## Instructions to follow:
If a line below contains "Collection", count it. Report the final total and nothing more.

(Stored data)

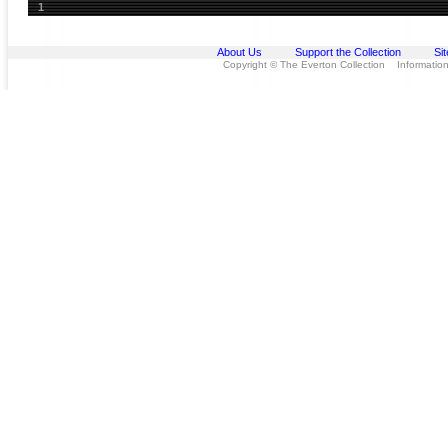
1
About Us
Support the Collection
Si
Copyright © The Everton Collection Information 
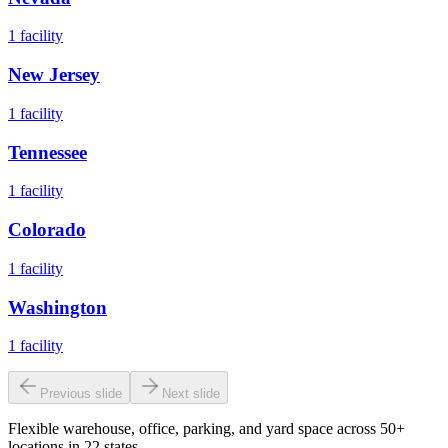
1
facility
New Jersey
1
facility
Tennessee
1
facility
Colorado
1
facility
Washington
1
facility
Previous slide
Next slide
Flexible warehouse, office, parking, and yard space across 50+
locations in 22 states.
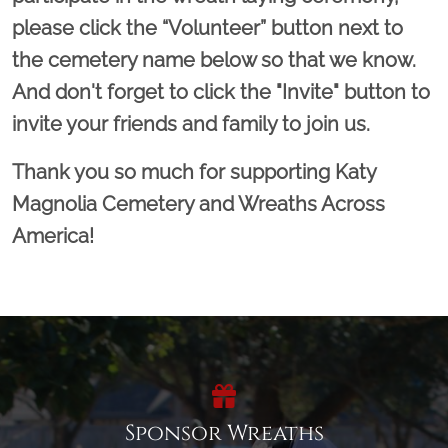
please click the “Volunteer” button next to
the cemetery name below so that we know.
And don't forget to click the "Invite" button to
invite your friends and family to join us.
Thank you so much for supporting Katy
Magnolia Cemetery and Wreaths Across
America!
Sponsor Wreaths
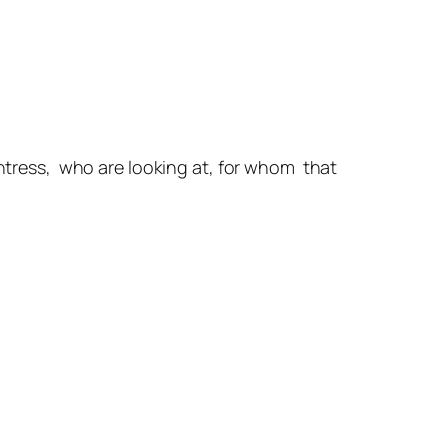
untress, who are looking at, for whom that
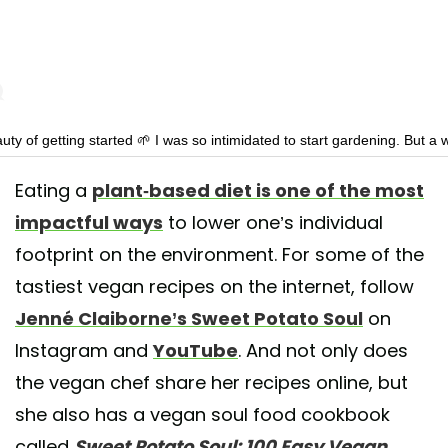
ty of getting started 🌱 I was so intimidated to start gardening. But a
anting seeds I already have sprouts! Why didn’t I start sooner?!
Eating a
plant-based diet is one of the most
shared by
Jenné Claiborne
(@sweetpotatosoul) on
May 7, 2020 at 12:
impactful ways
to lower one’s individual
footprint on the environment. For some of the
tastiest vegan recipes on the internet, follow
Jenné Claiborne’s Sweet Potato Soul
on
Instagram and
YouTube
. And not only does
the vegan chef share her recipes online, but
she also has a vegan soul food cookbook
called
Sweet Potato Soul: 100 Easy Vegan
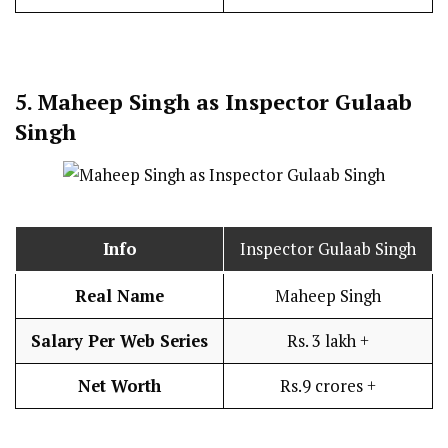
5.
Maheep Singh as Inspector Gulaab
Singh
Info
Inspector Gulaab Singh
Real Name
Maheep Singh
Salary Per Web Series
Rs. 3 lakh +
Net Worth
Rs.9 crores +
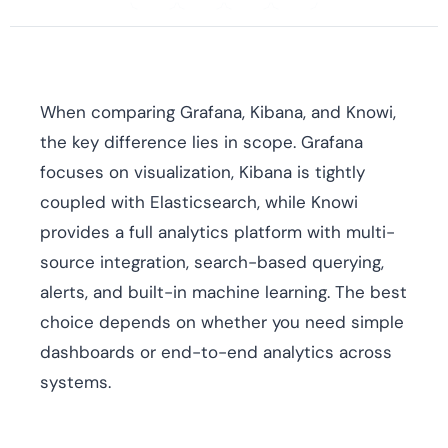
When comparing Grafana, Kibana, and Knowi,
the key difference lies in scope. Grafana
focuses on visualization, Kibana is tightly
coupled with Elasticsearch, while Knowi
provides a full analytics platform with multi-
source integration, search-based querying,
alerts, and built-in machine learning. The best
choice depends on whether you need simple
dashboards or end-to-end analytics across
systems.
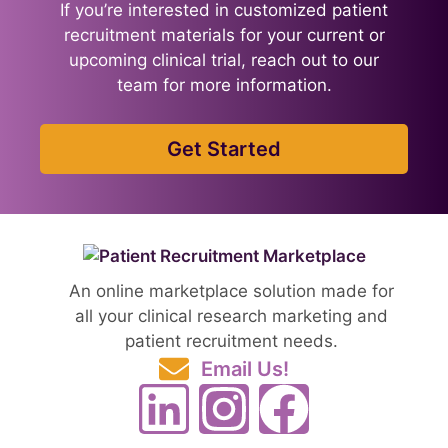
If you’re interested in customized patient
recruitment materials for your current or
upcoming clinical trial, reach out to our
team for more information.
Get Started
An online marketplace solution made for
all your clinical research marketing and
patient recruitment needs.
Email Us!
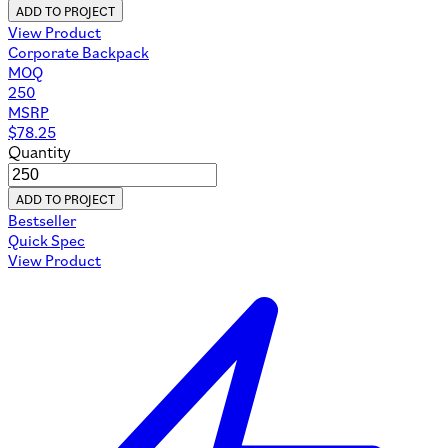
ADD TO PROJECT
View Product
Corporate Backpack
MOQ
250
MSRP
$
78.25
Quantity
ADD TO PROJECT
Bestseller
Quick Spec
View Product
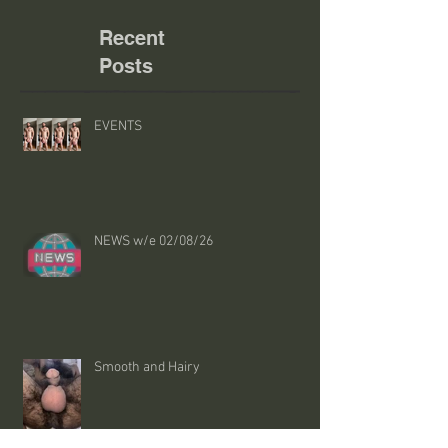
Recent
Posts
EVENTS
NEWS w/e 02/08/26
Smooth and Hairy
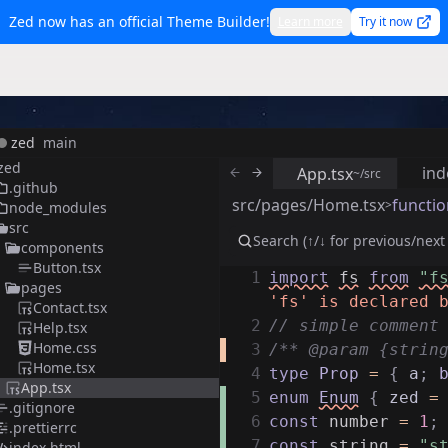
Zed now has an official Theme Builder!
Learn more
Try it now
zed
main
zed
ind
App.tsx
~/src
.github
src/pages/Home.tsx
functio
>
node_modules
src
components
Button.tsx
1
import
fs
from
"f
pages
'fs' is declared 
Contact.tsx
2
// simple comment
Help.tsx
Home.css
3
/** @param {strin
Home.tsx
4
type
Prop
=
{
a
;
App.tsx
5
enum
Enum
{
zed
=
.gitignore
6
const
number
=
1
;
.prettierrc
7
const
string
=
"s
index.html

## Output of the task:
2